I need to make my script usable for UNIX commands, in order to make it possible for example to process 2 input files at once with my script. This script works perfectly well with command line arguments:
newlist = []
def f1()
....
return places
return persons
return unknown
def f2(input_file):
volume_id = sys.argv[3]
for line in input_data:
if any(place+'</dfn>' in line.decode('utf-8') for place in places):
line = line.replace('"person"', '"place"')
line = line.replace('id="', 'id="'+volume_id)
elif any(unk+'</dfn>' in line.decode('utf-8') for unk in unknown):
line = line.replace('"person"', '"undefined"')

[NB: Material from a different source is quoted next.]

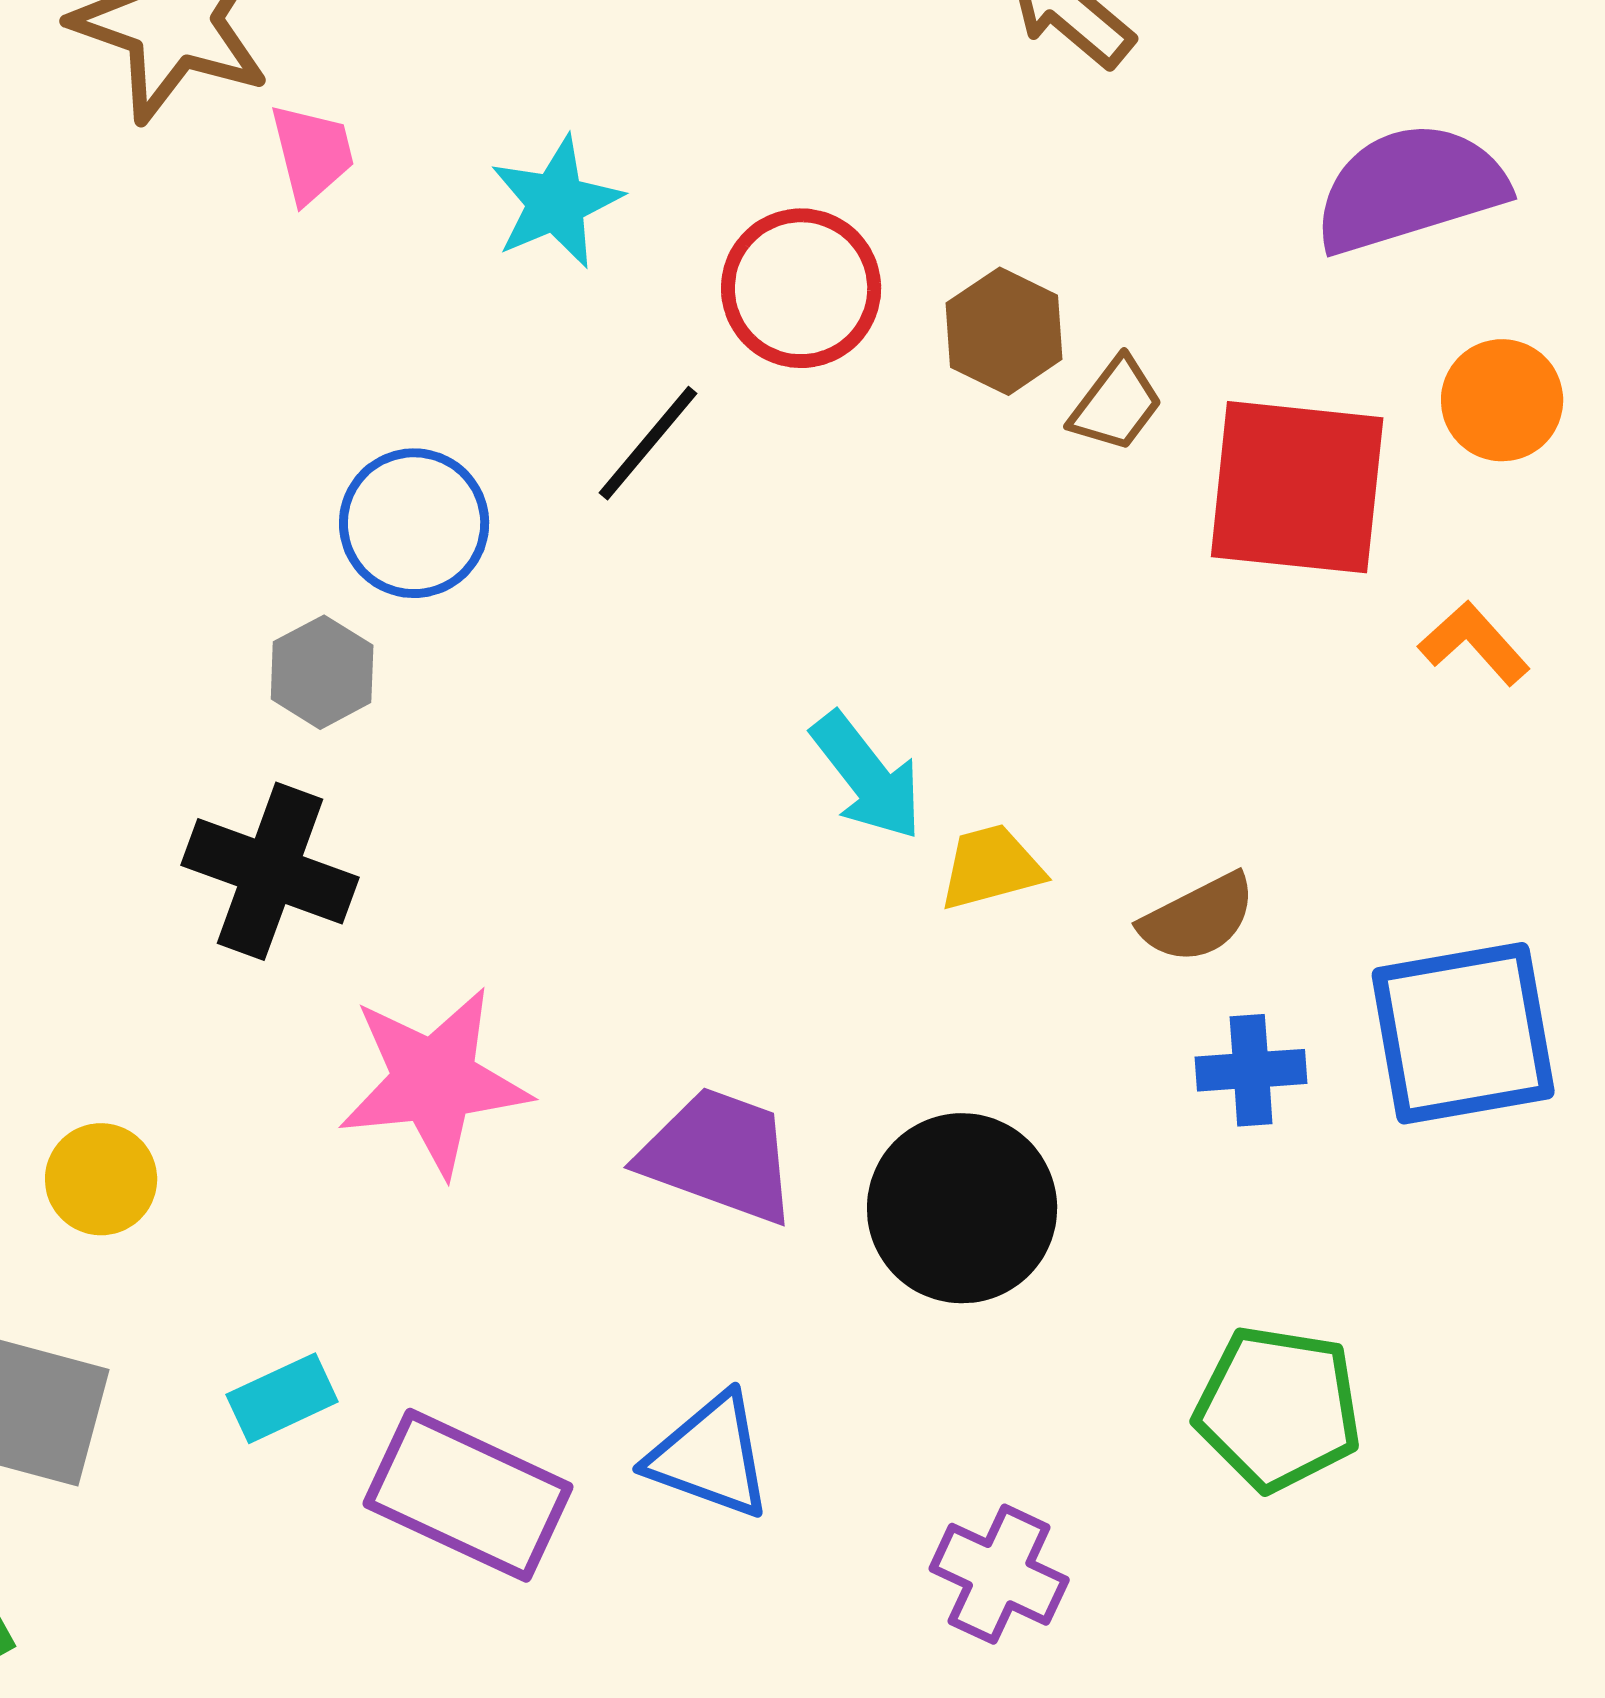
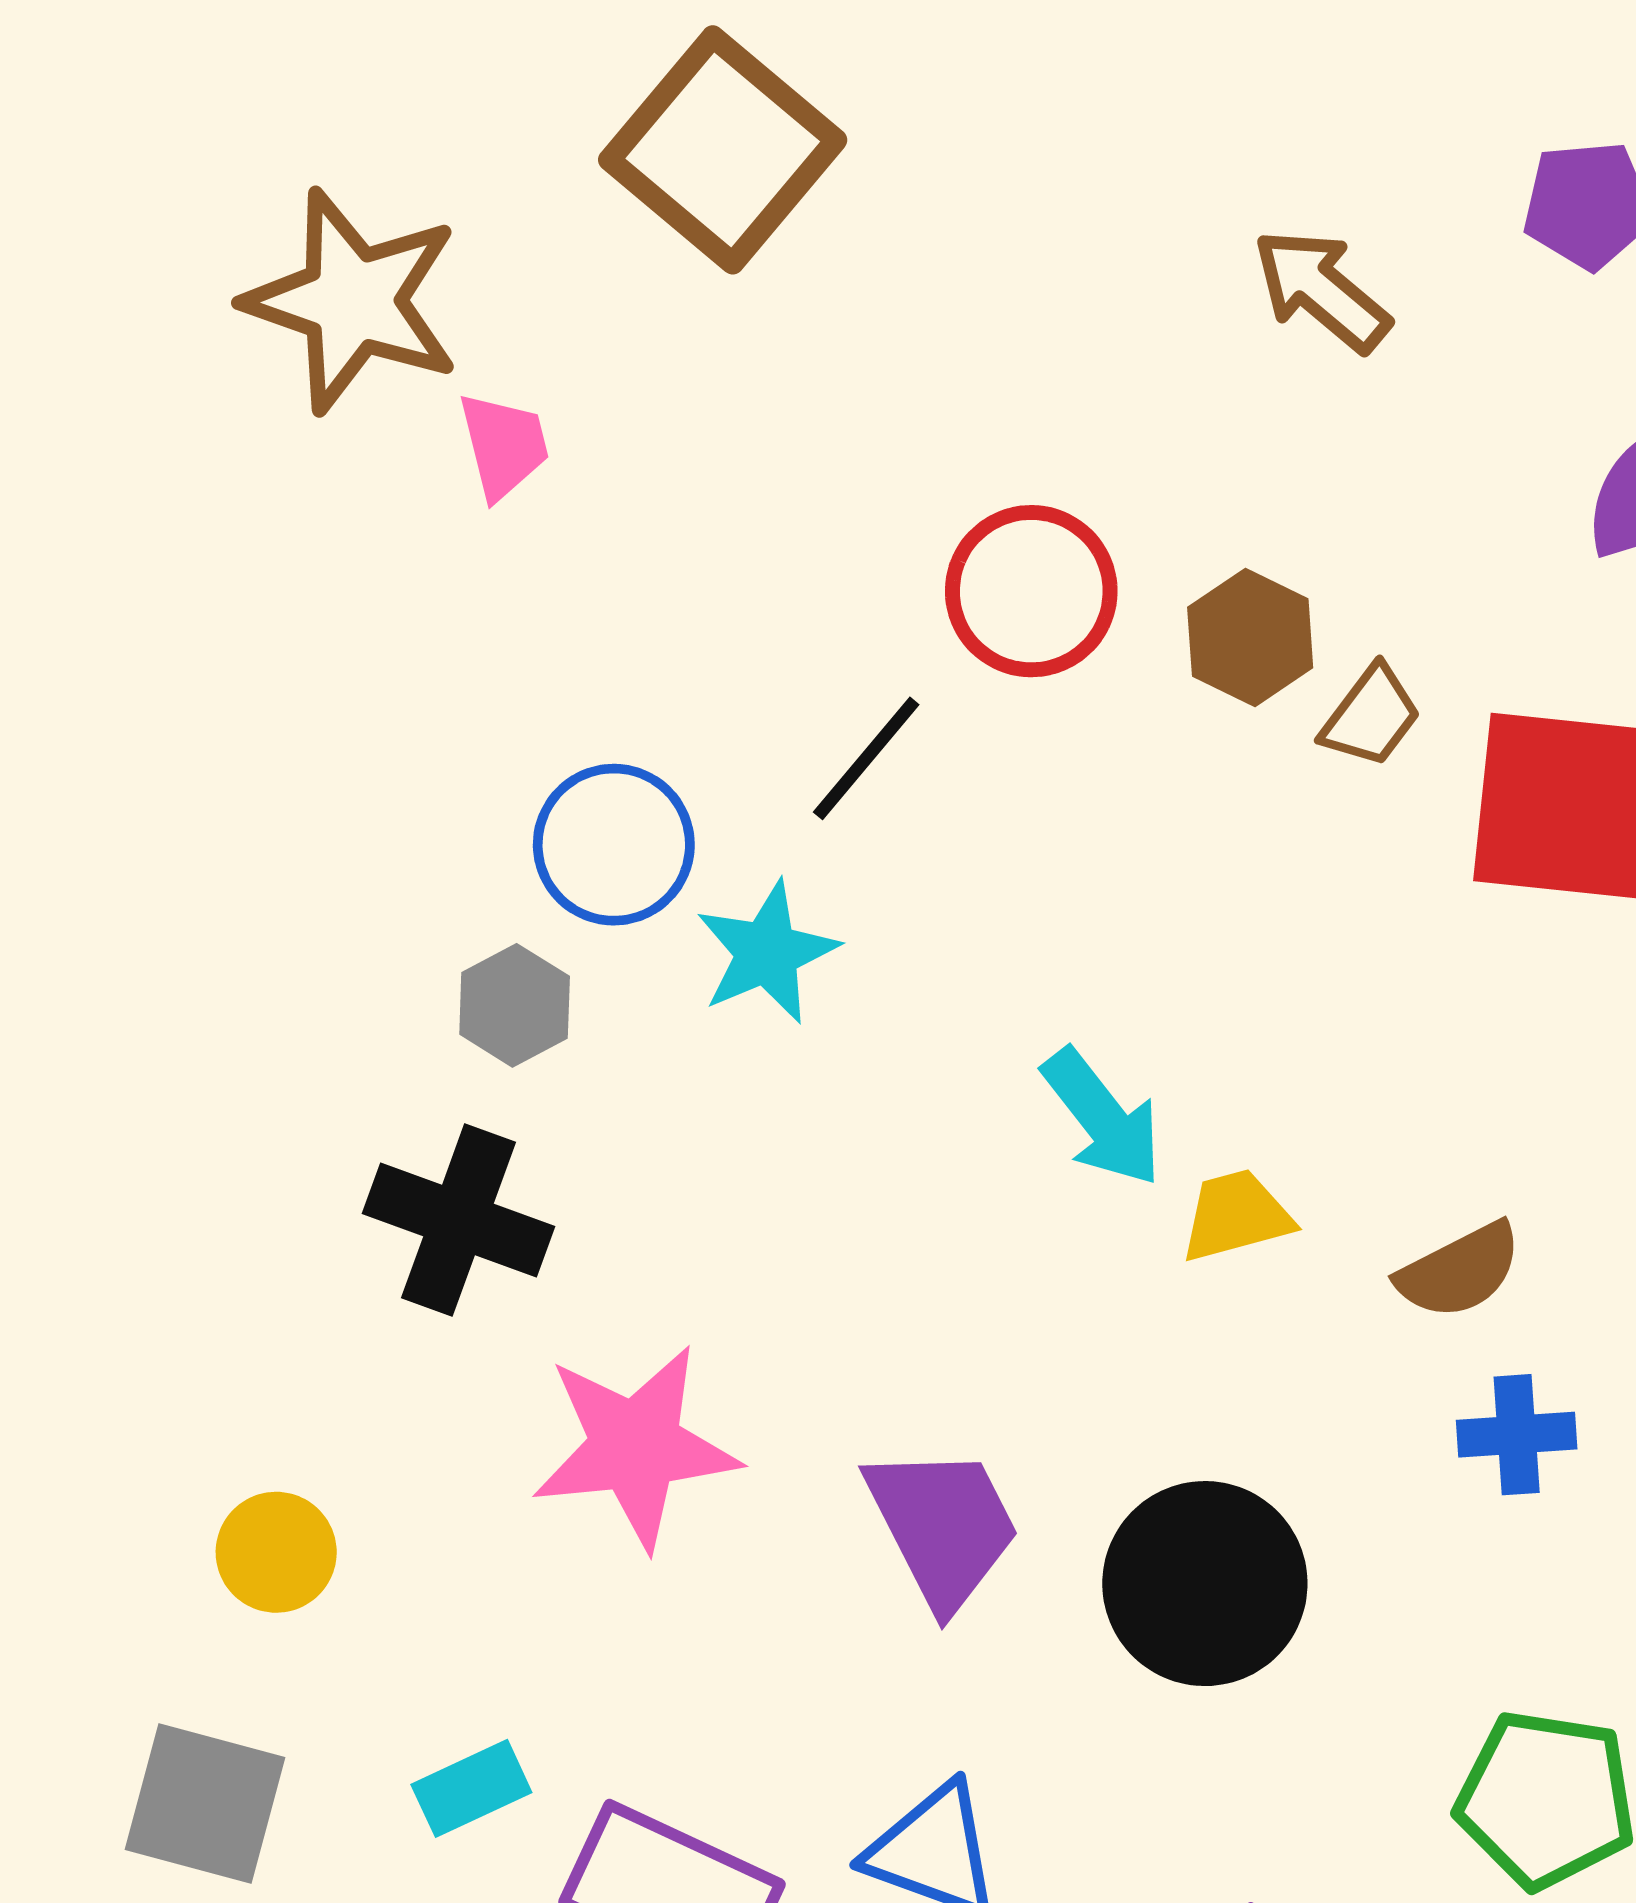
cyan star: (556, 202) -> (767, 952), moved
purple trapezoid: (719, 1155) -> (943, 1526), turned 43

line = line.replace('id="', 'id="'+volume_id)
elif 'class="person"' in line.decode('utf-8') and '<dfn' not in line:
line = line.replace('class="person"', '')
line = line.replace('id="', 'id="'+volume_id)
elif 'id="' in line:
line = line.replace('id="', 'id="'+volume_id)
newlist.append(line)
return newlist
def main():
if len(sys.argv) < 4:
print 'usage: ./myscript.py [file_in... file_out... volume_id]'
sys.exit(1)
else:
filename = sys.argv[1]
filename_out = sys.argv[2]
tree = etree.parse(filename)
extract(tree)
input_file = open(filename, 'rU')
change_class(input_file)
file_new = open(filename_out, 'w')
for x in newlist:
if '\n' in x:
x = x.replace('\n', '')
print>>file_new, x
When I tried to add stdin stdout to it, I first had a problem with reading the same input file first, and for this reason made some chages so that it would be actually open only once. I modified the following:
def f2(input_data) #instead of input_file
and I modified main():
filename = sys.argv[1]
filename_out = sys.argv[2]
if filename == '-':
input_file = sys.stdin
else:
input_file = open(filename, 'rU')
if filename_out == '-':
filename_out = sys.stdout
file_new = filename_out
else:
file_new = open(filename_out, 'w')
input_data = input_file.read()
tree = etree.fromstring(input_data)
extract(tree)
change_class(input_data)
for x in newlist:
if '\n' in x:
x = x.replace('\n', '')
print>>file_new, x
I run the program from the command line: ./myscript.py - - volumeid < inputfile > outputfile
And now I get an encoding problem:
Traceback (most recent call last):
File "./exportXMLstd.py", line 192, in <module>
main()
File "./exportXMLstd.py", line 182, in main
change_class(input_data)
File "./exportXMLstd.py", line 135, in change_class
if any(place+'</dfn>' in line.decode('utf-8') for place in places):
File "./exportXMLstd.py", line 135, in <genexpr>
if any(place+'</dfn>' in line.decode('utf-8') for place in places):
File "/usr/lib/python2.7/encodings/utf_8.py", line 16, in decode
return codecs.utf_8_decode(input, errors, True)
UnicodeDecodeError: 'utf8' codec can't decode byte 0xe2 in position 0: unexpected end of data
What I am doing wrong?